Description of Securities of IVP Technology Corporation

General

     The Company's authorized capital consists of 50,000,000 shares of common
stock, par value $.001 per share ("Common Stock"). At July 20, 2001, there were
outstanding 41,310,848 shares of Common Stock. Set forth below is a summary
description of certain provisions relating to the Company's capital stock
contained in its Articles of Incorporation and By-Laws and under the Nevada
Revised Statutes. The summary is qualified in its entirety by reference to the
Company's Articles of Incorporation and By-Laws and the Nevada corporation laws.

Common Stock

     Each outstanding share of Common Stock has one vote on all matters
requiring a vote of the stockholders.
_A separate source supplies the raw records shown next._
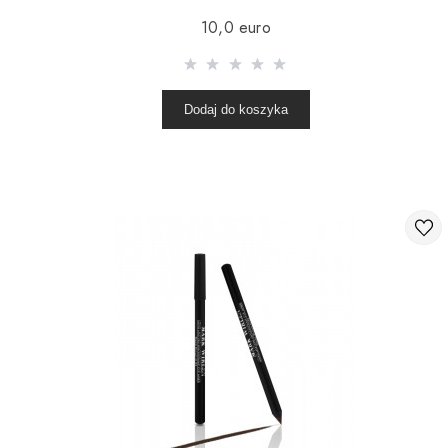
10,0 euro
Dodaj do koszyka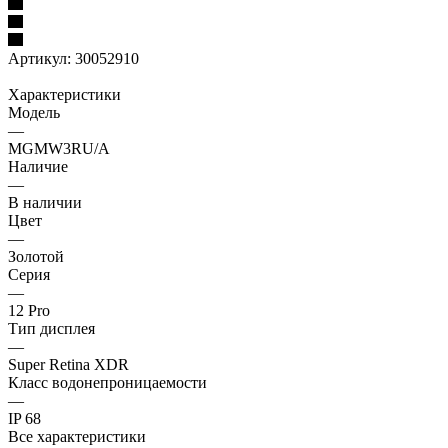
Артикул:
30052910
Характеристики
Модель
—
MGMW3RU/A
Наличие
—
В наличии
Цвет
—
Золотой
Серия
—
12 Pro
Тип дисплея
—
Super Retina XDR
Класс водонепроницаемости
—
IP 68
Все характеристики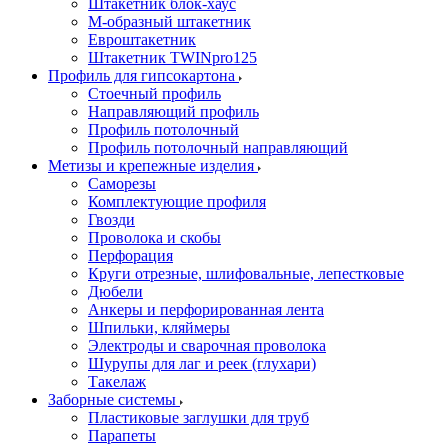
Штакетник блок-хаус
М-образный штакетник
Евроштакетник
Штакетник TWINpro125
Профиль для гипсокартона
Стоечный профиль
Направляющий профиль
Профиль потолочный
Профиль потолочный направляющий
Метизы и крепежные изделия
Саморезы
Комплектующие профиля
Гвозди
Проволока и скобы
Перфорация
Круги отрезные, шлифовальные, лепестковые
Дюбели
Анкеры и перфорированная лента
Шпильки, кляймеры
Электроды и сварочная проволока
Шурупы для лаг и реек (глухари)
Такелаж
Заборные системы
Пластиковые заглушки для труб
Парапеты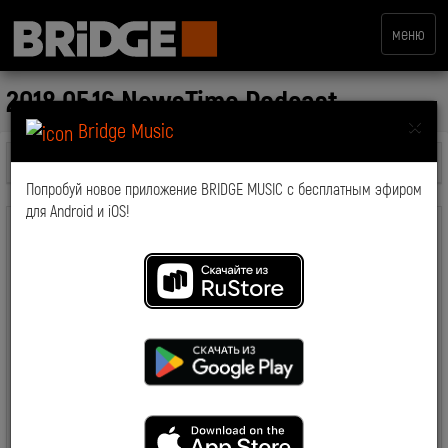
меню
2018.05.16 NewsTime Podcast
×
Bridge Music
Все передачи
Попробуй новое приложение BRIDGE MUSIC с бесплатным эфиром
для Android и iOS!
комментарии: 0
2018-05-18 19:04:14
6787
Смотрите также: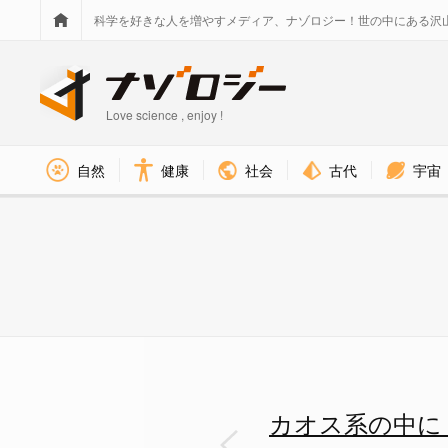
科学を好きな人を増やすメディア、ナゾロジー！世の中にある沢
Love science , enjoy !
社会
古代
宇宙
自然
健康
なぜ量子コンピュータだと秩序
カオス系の中に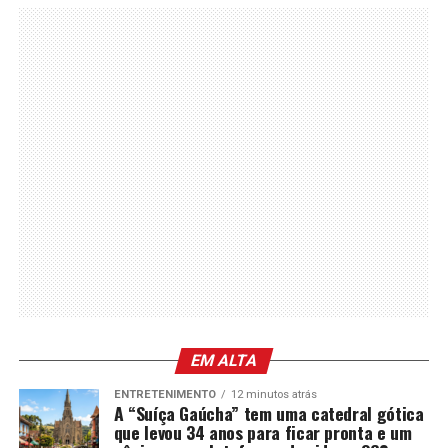
EM ALTA
ENTRETENIMENTO
12 minutos atrás
A “Suíça Gaúcha” tem uma catedral gótica
que levou 34 anos para ficar pronta e um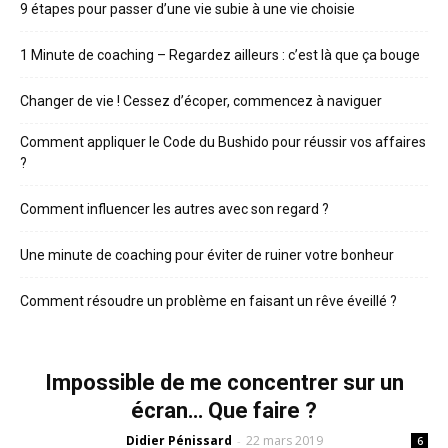
9 étapes pour passer d’une vie subie à une vie choisie
1 Minute de coaching – Regardez ailleurs : c’est là que ça bouge
Changer de vie ! Cessez d’écoper, commencez à naviguer
Comment appliquer le Code du Bushido pour réussir vos affaires
?
Comment influencer les autres avec son regard ?
Une minute de coaching pour éviter de ruiner votre bonheur
Comment résoudre un problème en faisant un rêve éveillé ?
Impossible de me concentrer sur un
écran… Que faire ?
Didier Pénissard
22 mars 2019
-
6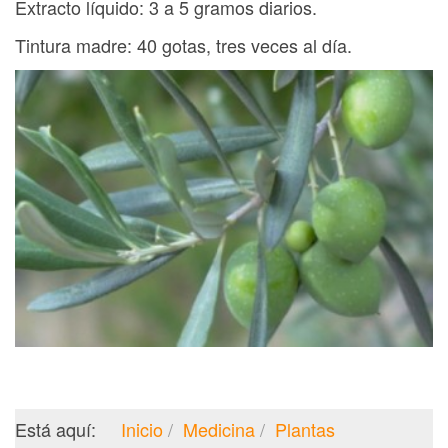
Extracto líquido: 3 a 5 gramos diarios.
Tintura madre: 40 gotas, tres veces al día.
Está aquí:
Inicio
Medicina
Plantas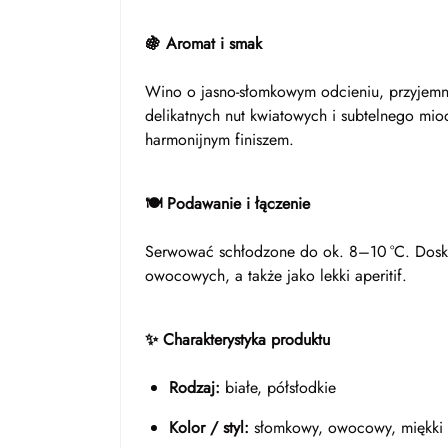
🍇 Aromat i smak
Wino o jasno-słomkowym odcieniu, przyjemn
delikatnych nut kwiatowych i subtelnego mio
harmonijnym finiszem.
🍽️ Podawanie i łączenie
Serwować schłodzone do ok. 8–10 °C. Dosko
owocowych, a także jako lekki aperitif.
✨ Charakterystyka produktu
Rodzaj:
białe, półsłodkie
Kolor / styl:
słomkowy, owocowy, miękki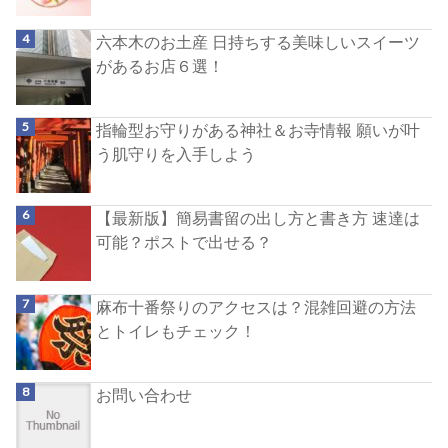
六本木のお土産 日持ちする美味しいスイーツ
があるお店６選！
指輪型お守りがある神社＆お寺情報 願いが叶
う肌守りを入手しよう
【最新版】簡易書留の出し方と書き方 速達は
可能？ポストで出せる？
麻布十番祭りのアクセスは？混雑回避の方法
とトイレもチェック！
お問い合わせ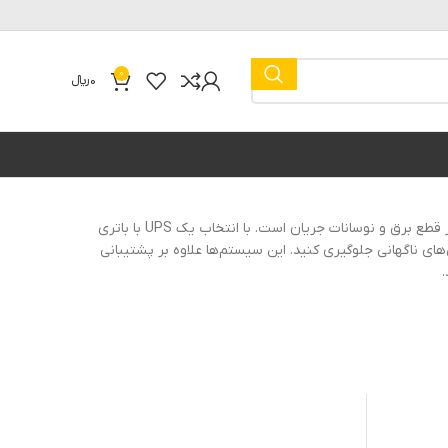
0
0
﷼
یو پی اس آنلاین برای جک پارکینگ راه حلی مطمئن برای محافظت از درب برقی شما در برابر قطع برق و نوسانات جریان است. با انتخاب یک UPS با باتری
ای ناگهانی جلوگیری کنید. این سیستم‌ها علاوه بر پشتیبانی
.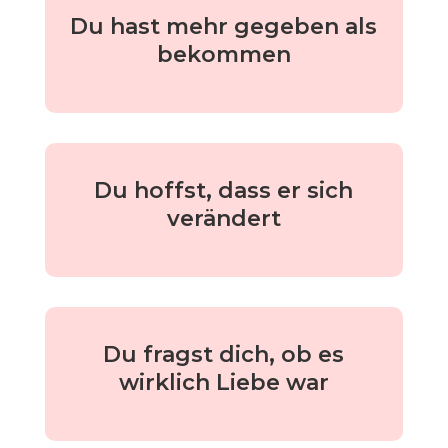
Du hast mehr gegeben als
bekommen
Du hoffst, dass er sich
verändert
Du fragst dich, ob es
wirklich Liebe war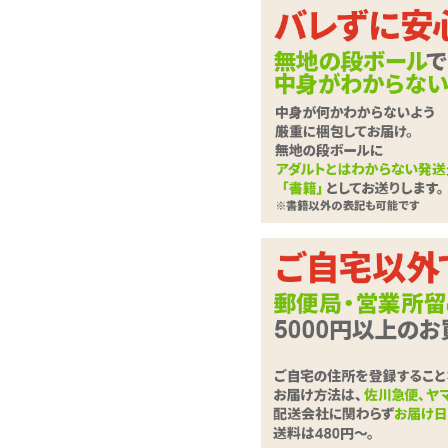
0.03mmの薄い生感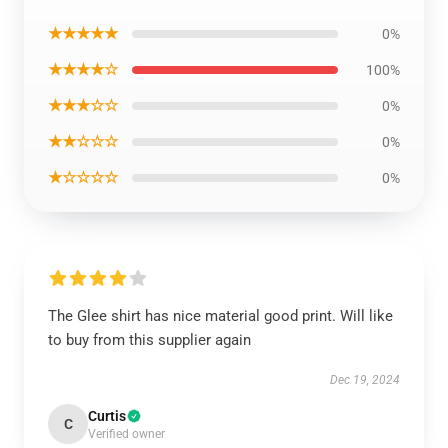
★★★★★
0%
★★★★☆
100%
★★★☆☆
0%
★★☆☆☆
0%
★☆☆☆☆
0%
The Glee shirt has nice material good print. Will like
to buy from this supplier again
Dec 19, 2024
Curtis
C
Verified owner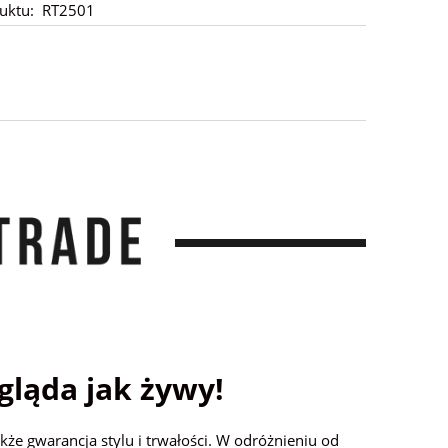
uktu:
RT2501
gląda jak żywy!
akże gwarancja stylu i trwałości. W odróżnieniu od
There is no right to cumulative voting;
thus, the holders of fifty percent or more of the shares outstanding can, if
they choose to do so, elect all of the directors. In the event of a voluntary or
involuntary liquidation, all stockholders are entitled to a pro rata
distribution after payment of liabilities and after provision has been made for
each class of stock, if any, having preference over the common stock. The
holders of the Common Stock have no preemptive rights with respect to future
offerings of shares of Common Stock. Holders of Common Stock are entitled to
dividends if, as and when declared by the Board out of the funds legally
available therefor. It is the Company's present intention to retain earnings, if
any, for use in its business. The payment of dividends on the Common Stock are,
therefore, unlikely in the foreseeable future.

     Registration Rights

     The Company has granted registration rights covering 2,500,000 shares of
common stock issued to Orchestral Corporation ("Orchestral"), the licensor of
PowerAudit software marketed by the Company. The Company agreed to file a
registration statement under the Securities Act of 1933 (the "Act") which
includes all of the shares of capital stock. The Company agreed to use its best
efforts to keep such registration statement continuously effective under the Act
until the date which is two years after the date that such registration
statement is declared effective by the Securities and Exchange Commission or
such earlier date when all shares covered by such registration statement have
been sold or may be sold without volume restrictions pursuant to the Act.
Orchestral has made any demand for the Company to file the registration
statement nor has nor has it threatened any action in connection with the
Company's failure to file said registration statement.

     Transfer Agent

     The Transfer Agent for the Common Stock is Pacific Stock Transfer Company
located at P.O. Box 93385, Las Vegas, Nevada 89193-3385.